Chapter 3: The Note Behind the Glass
After I got her to bed, I slipped into Danny’s room.
The door creaked open, the air inside still and stale. His bed was neatly made, posters still tacked to the wall. I ran my fingers over his desk, tracing the grooves he’d carved into the wood.
Everything was still in its place. But it all felt different.
It was like walking into a museum—a place frozen in time. His favorite books lined the shelf, a half-finished model airplane sat on the windowsill. I felt like an intruder in my own home.
They’d become relics.
Every object seemed to hum with memory. I picked up his baseball glove, held it to my face, and breathed in the scent of leather and sweat. I felt tears sting my eyes.
I sat on the cold edge of his bed, staring at the big, colorful portrait hanging on the wall.
It was his graduation photo—cap askew, grin wide and goofy. The colors had faded, but his eyes sparkled with life. I reached out and touched the glass, wishing I could bring him back.
In the photo, my brother should have been laughing, but a layer of dust on the glass made him look lost in fog. Hard to read.
I wiped at the glass, my sleeve smearing the dust into cloudy streaks. It felt symbolic—no matter how hard I tried, I couldn’t see him clearly anymore.
I took down the frame, breathed on it, and wiped it clean—when a small note slipped out from the back.
My heart skipped a beat as the paper fluttered to the floor. I bent down, hands trembling, and picked it up. The handwriting was cramped, hurried—definitely Danny’s.
*My body tells me it’s healthy. I don’t want quarantine. I don’t think anyone in this town is really sick—we’re living a ridiculous lie.*
The words hit me like a punch. I read them again and again, trying to make sense of them. Danny had always questioned things, but this—this was different.

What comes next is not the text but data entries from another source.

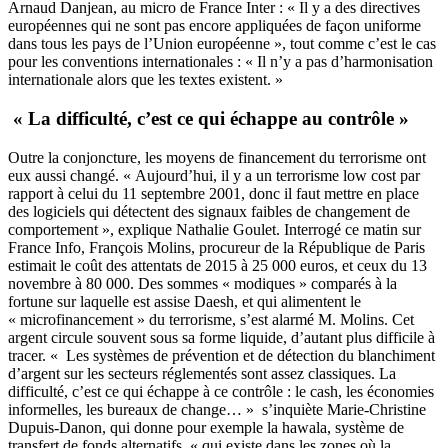
Arnaud Danjean, au micro de France Inter : « Il y a des directives
européennes qui ne sont pas encore appliquées de façon uniforme
dans tous les pays de l’Union européenne », tout comme c’est le cas
pour les conventions internationales : « Il n’y a pas d’harmonisation
internationale alors que les textes existent. »
« La difficulté, c’est ce qui échappe au contrôle »
Outre la conjoncture, les moyens de financement du terrorisme ont
eux aussi changé. « Aujourd’hui, il y a un terrorisme low cost par
rapport à celui du 11 septembre 2001, donc il faut mettre en place
des logiciels qui détectent des signaux faibles de changement de
comportement », explique Nathalie Goulet. Interrogé ce matin sur
France Info, François Molins, procureur de la République de Paris
estimait le coût des attentats de 2015 à 25 000 euros, et ceux du 13
novembre à 80 000. Des sommes « modiques » comparés à la
fortune sur laquelle est assise Daesh, et qui alimentent le
« microfinancement » du terrorisme, s’est alarmé M. Molins. Cet
argent circule souvent sous sa forme liquide, d’autant plus difficile à
tracer. « Les systèmes de prévention et de détection du blanchiment
d’argent sur les secteurs réglementés sont assez classiques. La
difficulté, c’est ce qui échappe à ce contrôle : le cash, les économies
informelles, les bureaux de change… » s’inquiète Marie-Christine
Dupuis-Danon, qui donne pour exemple la hawala, système de
transfert de fonds alternatifs, « qui existe dans les zones où la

*I overheard the guys in white coats talking. In private, they call the people in town who get the blue stamp ‘ready for slaughter.’ But only pigs get sent to slaughter, right?*
My stomach turned. I remembered the way the doctors looked at us, the way they whispered behind closed doors. Suddenly, everything felt sinister.
*I can only pretend to be crazy—here, only the ‘crazy’ get to speak their minds, to vent their anger.*
He’d always seemed so lost during his episodes, but now I wondered—was it all an act? Was he trying to protect himself?

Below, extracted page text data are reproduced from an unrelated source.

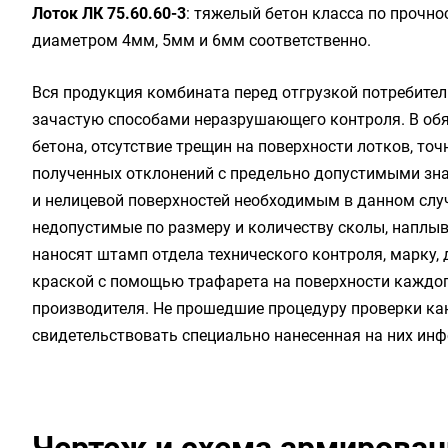
Лоток ЛК 75.60.60-3
: тяжелый бетон класса по прочност
диаметром 4мм, 5мм и 6мм соответственно.
Вся продукция комбината перед отгрузкой потребите
зачастую способами неразрушающего контроля. В обя
бетона, отсутствие трещин на поверхности лотков, то
полученных отклонений с предельно допустимыми зна
и нелицевой поверхностей необходимым в данном слу
недопустимые по размеру и количеству сколы, наплывы
наносят штамп отдела технического контроля, марку,
краской с помощью трафарета на поверхности каждог
производителя. Не прошедшие процедуру проверки ка
свидетельствовать специально нанесенная на них ин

*Last year, when my eighteen-year-old sister went in for quarantine, our parents drugged her. Poor Lila—she had no idea. Maybe they know something, too?*
My hands shook as I read my own name. I tried to remember that day—the dizziness, the nausea. Had it really been an accident?
*I don’t think we’re even people—just livestock penned in. What’s the point of living like this? I don’t want to go on.*
The final words trailed off, cramped and shaky. I pressed the note to my chest, tears streaming down my face. I felt like I was falling, the ground crumbling beneath me.
Reading those tiny, cramped words, my mind felt like it had been struck by lightning—everything went blank.
I stared at the wall, the note clutched in my fist. My thoughts spun in circles, unable to land. Was everything I knew a lie?
My brother’s mental illness… was it all an act?
The idea was too big to grasp. I tried to picture him, tried to remember every moment, every word. Had I missed the signs?
And last year, before my first quarantine—did my parents drug me?
The memory came rushing back—Mom handing me a glass of water, Dad watching me drink. I remembered the bitter taste, the way my vision blurred. I’d thought it was nerves. Maybe it wasn’t.
No wonder my heart was racing and I wanted to throw up that day…
It all made sense now. The headaches, the cold sweat, the way I could barely stand. They’d done it on purpose.
But why would they drug me?
The question gnawed at me. What were they trying to protect me from? Or was it themselves they were protecting?
My brother’s note stuck to me like a nightmare, keeping me awake all night.
I lay in bed, staring at the ceiling, the note pressed under my pillow. Every creak of the house made me jump. I felt trapped, like the walls were closing in.